Minogue nodded and turned to examine the room again. Drawers of clothes had been upended on the floor. He tiptoed around the clothes and stood by the window. It faced east so far as he could tell. He walked closer and looked out. A scattered sprinkle of lights from other houses tucked under the mountains.
There was nothing on the easel. What would be worth painting from this window? He hunkered down by the sheets of drawing paper which had been swept violently to the floor. Straightening one, Minogue felt a tremor of recognition. He stood back and studied the pencil drawing. The work showed practice and mastered technique on what Minogue would have said was a very difficult project. Though these concentric patterns could be found on other ceremonial stones from Ireland's prehistory, Minogue was certain that the stone and patterns in this drawings were from the ruins of Tully church. Minogue's hands remembered the warm, smooth granite of Tully. Succour. Was it that which attracted Combs there?
Minogue had been drawn to Tully and its stones by his sense that it had been built, like so many other churches, on a site of druidic worship. Several fields away was a tumulus, the burial site of a chieftain, which predated the upstart saints Patrick and Bride by a millennium. Less than a mile over the fields was one of the best-preserved dolmens in the country, ranking even with those stark masses of the ridges of The Burren in County Clare.

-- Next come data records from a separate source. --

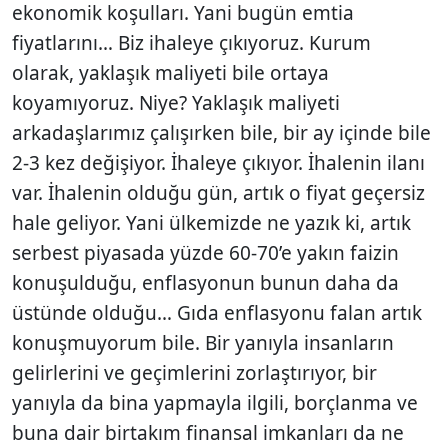
ekonomik koşulları. Yani bugün emtia
fiyatlarını… Biz ihaleye çıkıyoruz. Kurum
olarak, yaklaşık maliyeti bile ortaya
koyamıyoruz. Niye? Yaklaşık maliyeti
arkadaşlarımız çalışırken bile, bir ay içinde bile
2-3 kez değişiyor. İhaleye çıkıyor. İhalenin ilanı
var. İhalenin olduğu gün, artık o fiyat geçersiz
hale geliyor. Yani ülkemizde ne yazık ki, artık
serbest piyasada yüzde 60-70’e yakın faizin
konuşulduğu, enflasyonun bunun daha da
üstünde olduğu… Gıda enflasyonu falan artık
konuşmuyorum bile. Bir yanıyla insanların
gelirlerini ve geçimlerini zorlaştırıyor, bir
yanıyla da bina yapmayla ilgili, borçlanma ve
buna dair birtakım finansal imkanları da ne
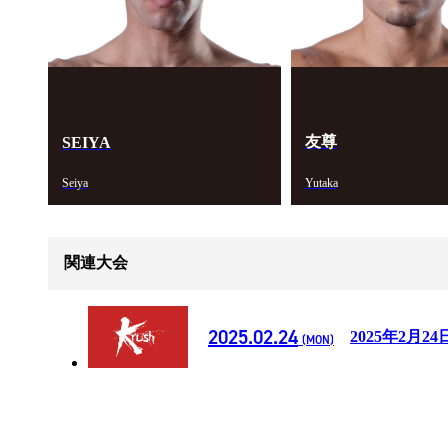
友尊
SEIYA
Seiya
Yutaka
関連大会
2025.02.24
2025年2月24
(MON)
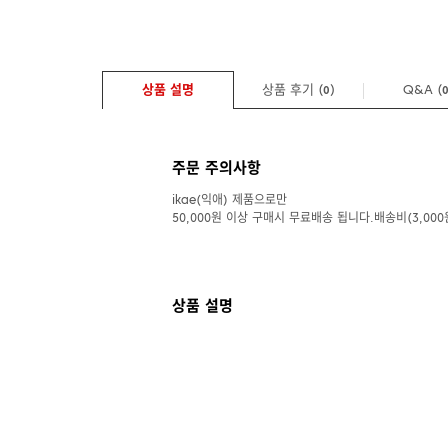
상품 설명
상품 후기 (
)
Q&A
(
0
주문 주의사항
ikae(익애) 제품으로만
50,000원 이상 구매시 무료배송 됩니다.배송비(3,000
상품 설명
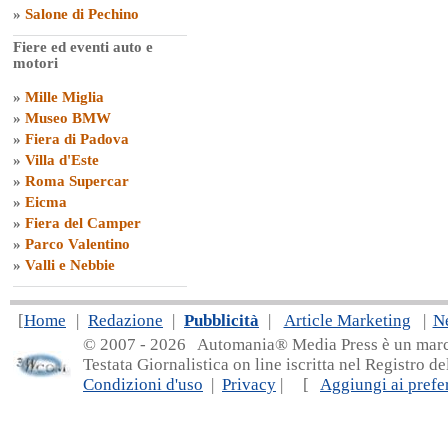
»
Salone di Pechino
Fiere ed eventi auto e
motori
»
Mille Miglia
»
Museo BMW
»
Fiera di Padova
»
Villa d'Este
»
Roma Supercar
»
Eicma
»
Fiera del Camper
»
Parco Valentino
»
Valli e Nebbie
[
Home
|
Redazione
|
Pubblicità
|
Article Marketing
|
N
© 2007 - 20
26 Automania® Media Press è un marchio 
Testata Giornalistica on line iscritta nel Registro d
Condizioni d'uso
|
Privacy
| [
Aggiungi ai prefer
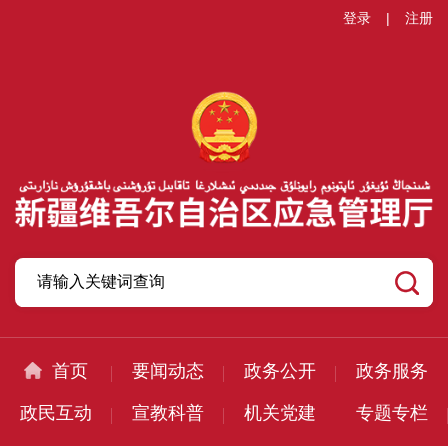
登录
|
注册
首页
要闻动态
政务公开
政务服务
政民互动
宣教科普
机关党建
专题专栏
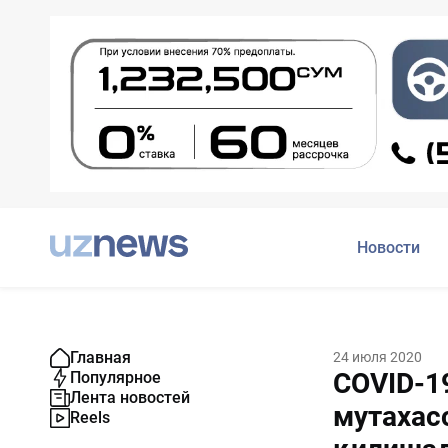
Новости
Главная
24 июля 2020
COVID-1
Популярное
Лента новостей
мутахас
Reels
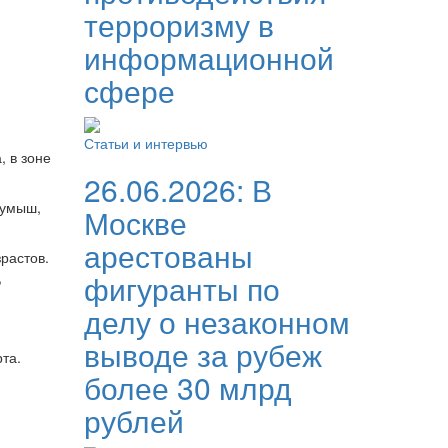
терроризму в
информационной
сфере
Статьи и интервью
, в зоне
26.06.2026:
В
Кумыш,
Москве
арестованы
растов.
,
фигуранты по
делу о незаконном
выводе за рубеж
та.
более 30 млрд
рублей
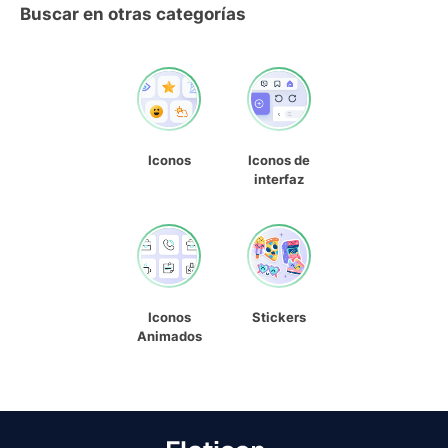
Buscar en otras categorías
Iconos
Iconos de
interfaz
Iconos
Stickers
Animados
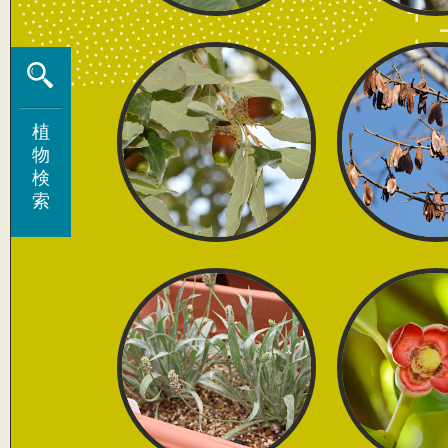
植
植
物
物
検
検
索
索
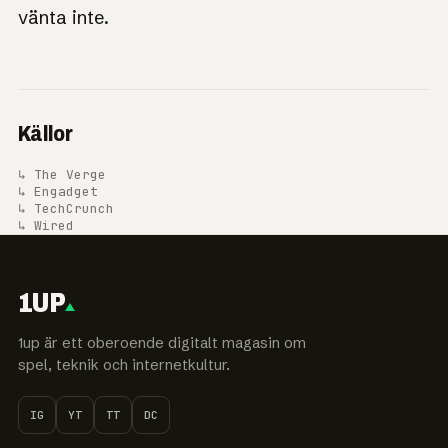
vänta inte.
Källor
↳ The Verge
↳ Engadget
↳ TechCrunch
↳ Wired
1UP
1up är ett oberoende digitalt magasin om
spel, teknik och internetkultur.
IG
YT
TT
DC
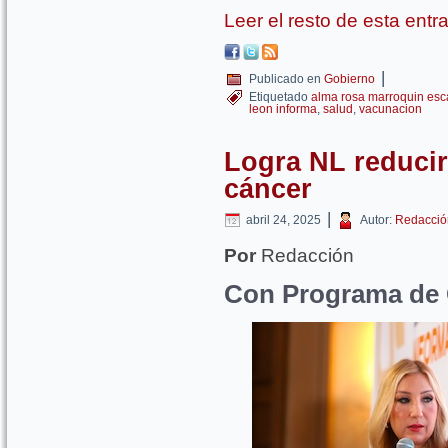
Leer el resto de esta ent
|
Publicado en
Gobierno
Etiquetado
alma rosa marroquin esc
leon informa
,
salud
,
vacunacion
Logra NL reducir 
cáncer
|
abril 24, 2025
Autor:
Redacció
Por
Redacción
Con Programa de 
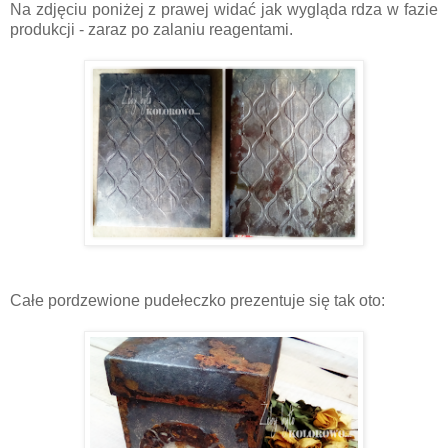
Na zdjęciu poniżej z prawej widać jak wygląda rdza w fazie
produkcji - zaraz po zalaniu reagentami.
Całe pordzewione pudełeczko prezentuje się tak oto:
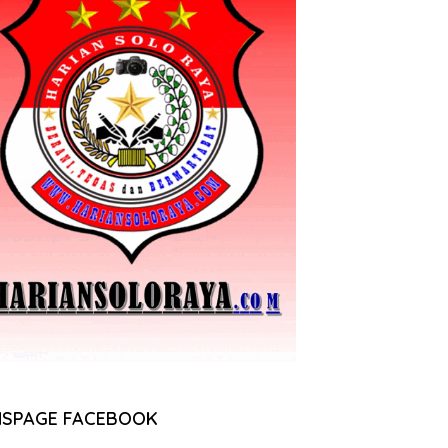
NSPAGE FACEBOOK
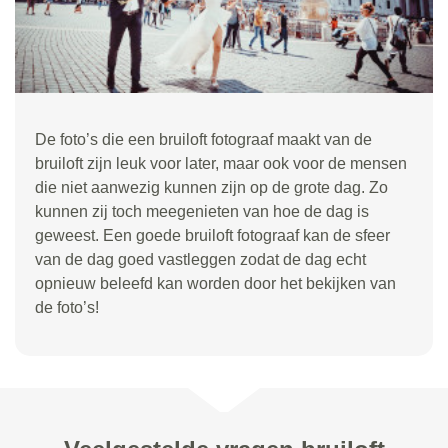
De foto’s die een bruiloft fotograaf maakt van de
bruiloft zijn leuk voor later, maar ook voor de mensen
die niet aanwezig kunnen zijn op de grote dag. Zo
kunnen zij toch meegenieten van hoe de dag is
geweest. Een goede bruiloft fotograaf kan de sfeer
van de dag goed vastleggen zodat de dag echt
opnieuw beleefd kan worden door het bekijken van
de foto’s!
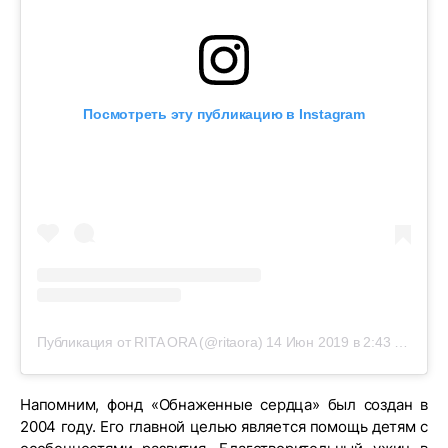
Посмотреть эту публикацию в Instagram
Публикация от RITA ORA (@ritaora)
14 Июн 2019 в 2:43 PDT
Напомним, фонд «Обнаженные сердца» был создан в
2004 году. Его главной целью является помощь детям с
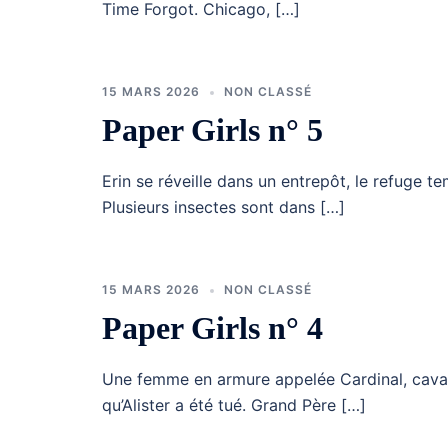
Time Forgot. Chicago, […]
15 MARS 2026
NON CLASSÉ
Paper Girls n° 5
Erin se réveille dans un entrepôt, le refuge t
Plusieurs insectes sont dans […]
15 MARS 2026
NON CLASSÉ
Paper Girls n° 4
Une femme en armure appelée Cardinal, caval
qu’Alister a été tué. Grand Père […]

He flattened out other sketches from the heap of paper. There were charcoal sketches of stones with whorls worked into them, symbols of sun and moon. Beneath the sketches were pencil drawings of a dolmen, the huge menacing boulder on its three stone legs.

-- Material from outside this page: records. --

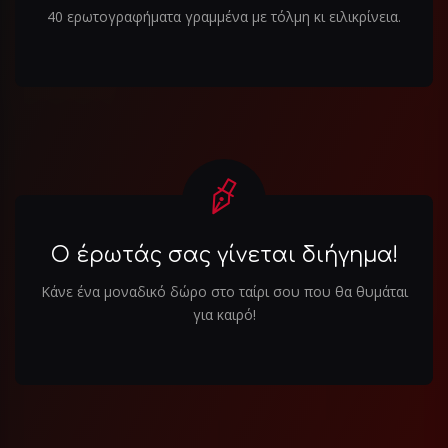
40 ερωτογραφήματα γραμμένα με τόλμη κι ειλικρίνεια.
Ο έρωτάς σας γίνεται διήγημα!
Κάνε ένα μοναδικό δώρο στο ταίρι σου που θα θυμάται
για καιρό!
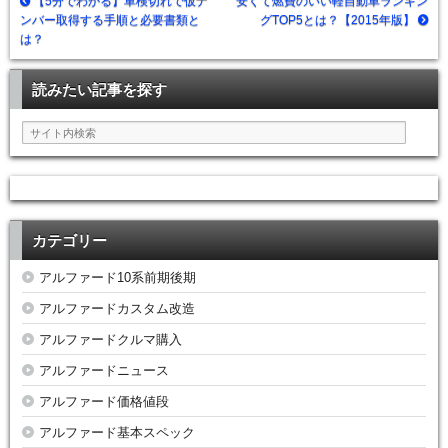
【5分でわかる】車検切れで仮ナ
安くて燃費のいい軽自動車ランキン
ンバー取得する手順と必要書類と
グTOP5とは？【2015年版】
は？
読みたい記事を探す
カテゴリー
アルファード10系前期後期
アルファードカスタム改造
アルファードクルマ購入
アルファードニュース
アルファード価格値段
アルファード基本スペック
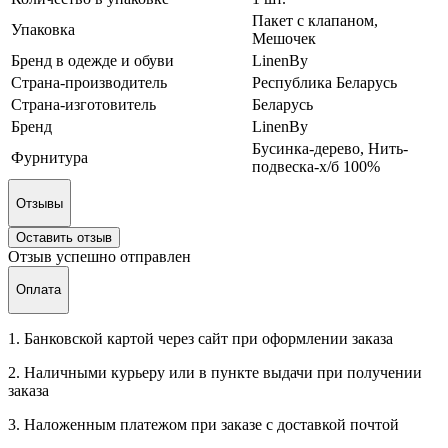
Пакет с клапаном,
Упаковка
Мешочек
Бренд в одежде и обуви
LinenBy
Страна-производитель
Республика Беларусь
Страна-изготовитель
Беларусь
Бренд
LinenBy
Бусинка-дерево, Нить-
Фурнитура
подвеска-х/б 100%
Отзывы
Оставить отзыв
Отзыв успешно отправлен
Оплата
1. Банковской картой через сайт при оформлении заказа
2. Наличными курьеру или в пункте выдачи при получении
заказа
3. Наложенным платежом при заказе с доставкой почтой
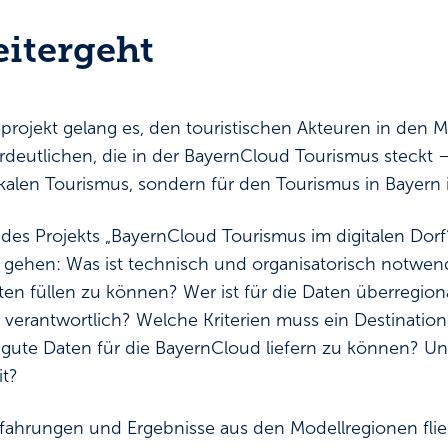
eitergeht
ojekt gelang es, den touristischen Akteuren in den M
deutlichen, die in der BayernCloud Tourismus steckt 
okalen Tourismus, sondern für den Tourismus in Bayern 
 des Projekts „BayernCloud Tourismus im digitalen Dorf
 gehen: Was ist technisch und organisatorisch notwen
en füllen zu können? Wer ist für die Daten überregion
 verantwortlich? Welche Kriterien muss ein Destinati
 gute Daten für die BayernCloud liefern zu können? U
t?
fahrungen und Ergebnisse aus den Modellregionen flie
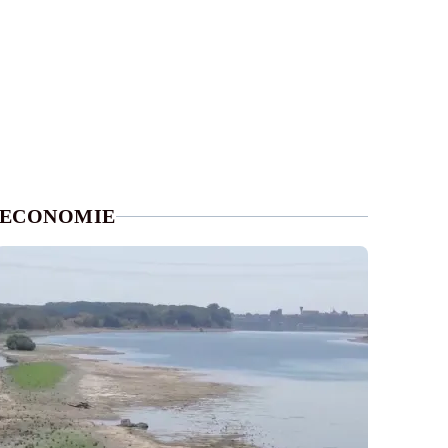
ECONOMIE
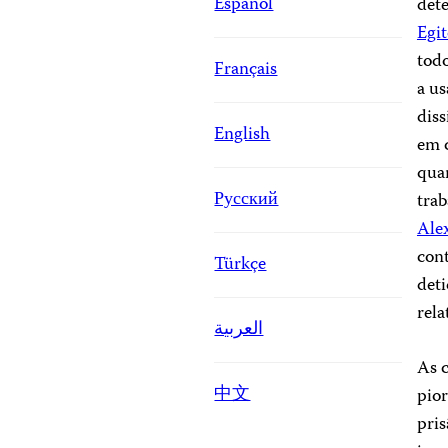
Español
det
Egi
todo
Français
a us
diss
English
em 
quan
Русский
trab
Ale
cont
Türkçe
deti
rela
العربية
As 
中文
pio
pris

"Mr Combs was English?" Minogue called out.
"I believe so, sir," said the technician, a brick-red-faced young man with the beginnings of a porter-belly. He had the heavy blond eyebrows of Norse descendants in County Wexford.
"Yes, sir. They have his passport and everything taken away in the bags, but he was definitely from across the water."
Minogue turned toward the window again. When he didn't hear the two moving, he turned back to them. They couldn't help his puzzlement any more than he could himself.